• **PROBLEM DETAILS**: Your answer must be every line of the data that holds the string "subsidiary".

━━━ SUPPLIED DATA ━━━

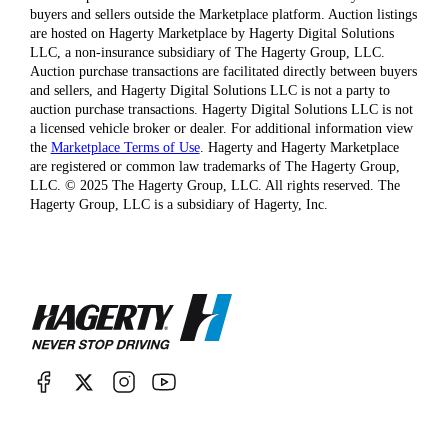
buyers and sellers outside the Marketplace platform. Auction listings
are hosted on Hagerty Marketplace by Hagerty Digital Solutions
LLC, a non-insurance subsidiary of The Hagerty Group, LLC.
Auction purchase transactions are facilitated directly between buyers
and sellers, and Hagerty Digital Solutions LLC is not a party to
auction purchase transactions. Hagerty Digital Solutions LLC is not
a licensed vehicle broker or dealer. For additional information view
the
Marketplace Terms of Use
. Hagerty and Hagerty Marketplace
are registered or common law trademarks of The Hagerty Group,
LLC. © 2025 The Hagerty Group, LLC. All rights reserved. The
Hagerty Group, LLC is a subsidiary of Hagerty, Inc.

━━━

• **TASK RESPONSE**:
LLC, a non-insurance subsidiary of The Hagerty Group, LLC.
Hagerty Group, LLC is a subsidiary of Hagerty, Inc.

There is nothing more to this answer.